*INSTRUCTIONS FOR THE TASK:*
From the records below, take each line where the string "della" shows up and copy it.

*DATA EXTRACT:*
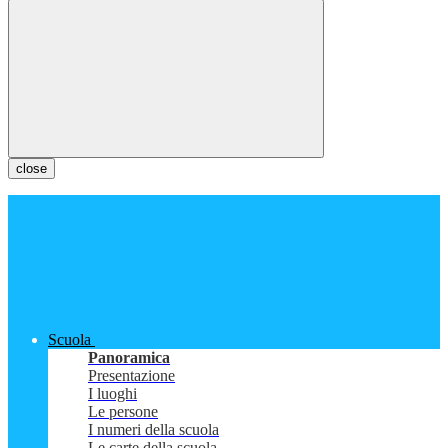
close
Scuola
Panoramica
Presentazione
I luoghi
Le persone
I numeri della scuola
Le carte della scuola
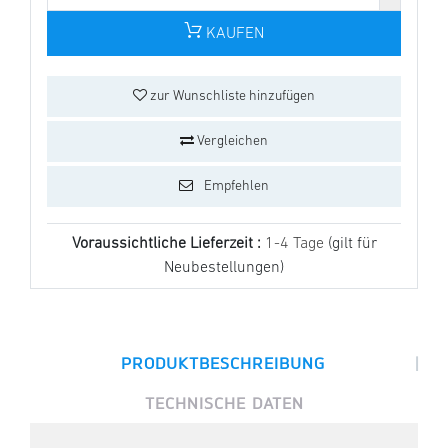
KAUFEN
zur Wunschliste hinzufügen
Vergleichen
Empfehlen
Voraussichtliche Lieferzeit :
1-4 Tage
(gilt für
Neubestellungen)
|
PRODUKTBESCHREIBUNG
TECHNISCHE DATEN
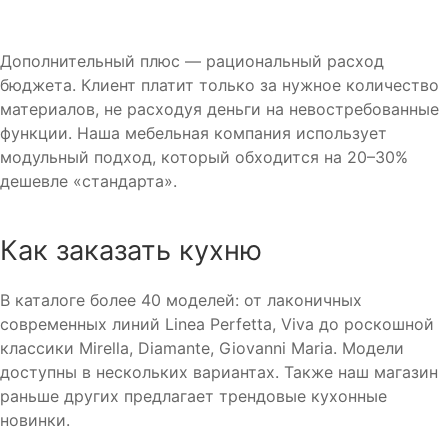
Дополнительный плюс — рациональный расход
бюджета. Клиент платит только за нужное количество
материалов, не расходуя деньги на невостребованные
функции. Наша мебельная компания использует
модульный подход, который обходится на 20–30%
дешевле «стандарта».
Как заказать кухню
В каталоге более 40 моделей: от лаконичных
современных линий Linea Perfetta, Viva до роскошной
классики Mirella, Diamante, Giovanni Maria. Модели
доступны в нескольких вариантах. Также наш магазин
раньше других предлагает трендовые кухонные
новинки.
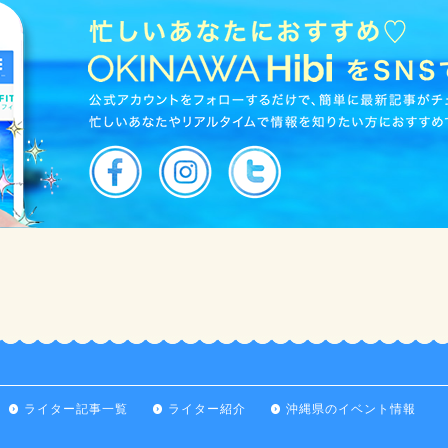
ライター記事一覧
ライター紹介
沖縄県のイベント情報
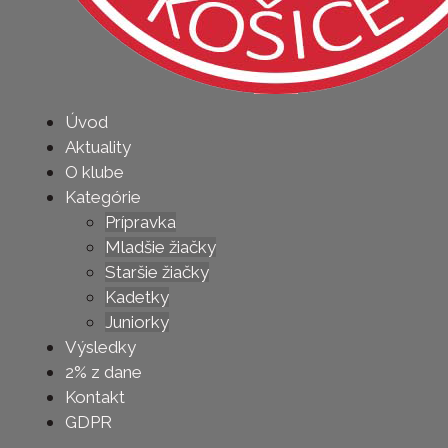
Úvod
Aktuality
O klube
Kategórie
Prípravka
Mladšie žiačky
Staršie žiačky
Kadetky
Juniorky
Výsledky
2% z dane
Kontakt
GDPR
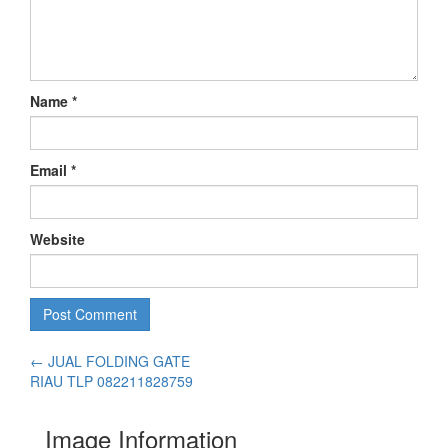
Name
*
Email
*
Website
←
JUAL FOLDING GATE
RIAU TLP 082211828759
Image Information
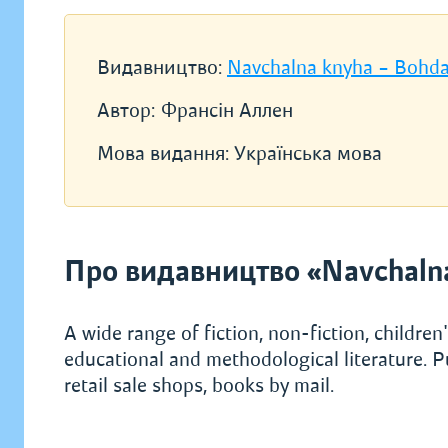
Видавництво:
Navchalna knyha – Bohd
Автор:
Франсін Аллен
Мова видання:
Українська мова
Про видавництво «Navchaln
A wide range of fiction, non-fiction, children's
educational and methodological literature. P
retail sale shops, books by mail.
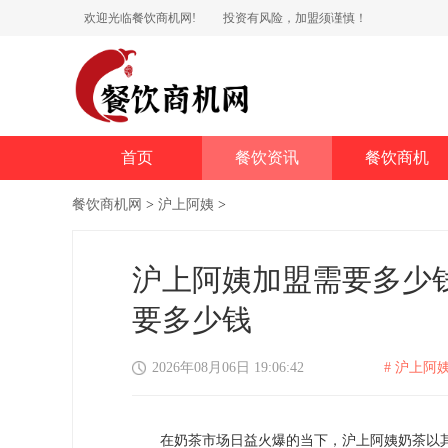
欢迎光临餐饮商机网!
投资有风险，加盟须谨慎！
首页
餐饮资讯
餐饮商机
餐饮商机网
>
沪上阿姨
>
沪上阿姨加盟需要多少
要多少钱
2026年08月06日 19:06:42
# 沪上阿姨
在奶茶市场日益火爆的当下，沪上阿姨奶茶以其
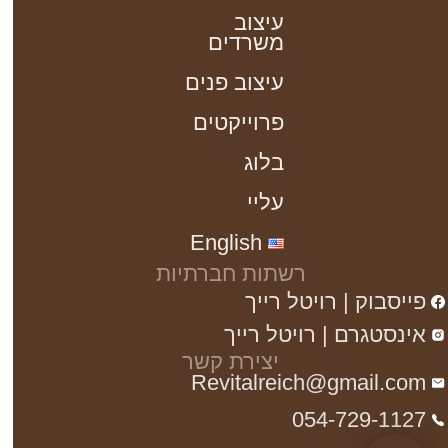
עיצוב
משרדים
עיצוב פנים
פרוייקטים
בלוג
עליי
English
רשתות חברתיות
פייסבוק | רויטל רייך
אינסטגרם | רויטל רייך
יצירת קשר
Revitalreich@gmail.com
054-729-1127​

*ANSWER SECTION:*
I numeri della scuola
Le carte della scuola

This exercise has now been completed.